|Photoblog of Hans Eder|
Many visitors to Vienna wish to visit a Heurigen (wine tavern). Heuriger means "this year's wine", and the Heurigen began as a way for winemakers to offer tastings of their new wine with a few nibbles, and hopefully sell a few bottles. With the advent of mass tourism, Heurigen evolved into year-round ventures serving full meals, often accompanied by traditional Viennese Schrammel music played on the accordion and violin.
The best known area is Grinzing (end station of the streetcar line #38, but other areas such as Nussdorf , Sievering and Neustift have nice places too. Part of the fun of visiting Heurigen is to take a tram or bus out to the suburbs and wander round looking for a likely place.
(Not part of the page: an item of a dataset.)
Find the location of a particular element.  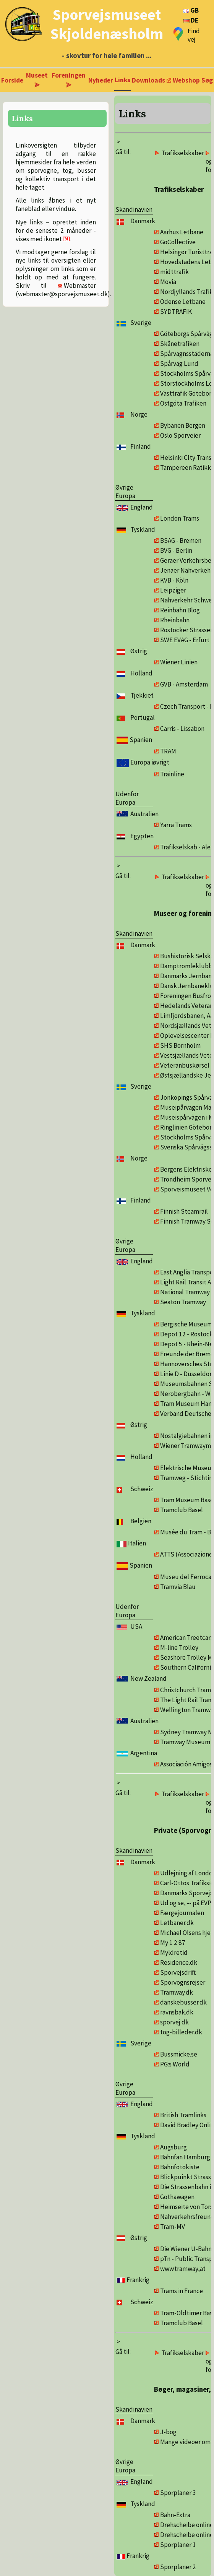

Tramclub Basel is located at coordinates (181, 1510).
Unless you have made a reservation , just walk in a place and have a look- if you like it seat yourself. The waiter will take your drink order and keep a running tab which you pay at the end of the evening. Wines are usually sold open, and bought by the glass - an achterl (1/8 litre), or a viertel (1/4 litre), or by a half-litre carafe. Most places also have a selection of bottled wines. Waiters generally will not interrupt your evening, so when you want to order more or pay up ("Zahlen bitte!"), you will need to attract their attention.
Many only serve drinks at your table, and for food you must visit the buffet (sorry not all you can eat) food is nicely displayed- often you pay by weight of the meat or salad you buy- not expensive.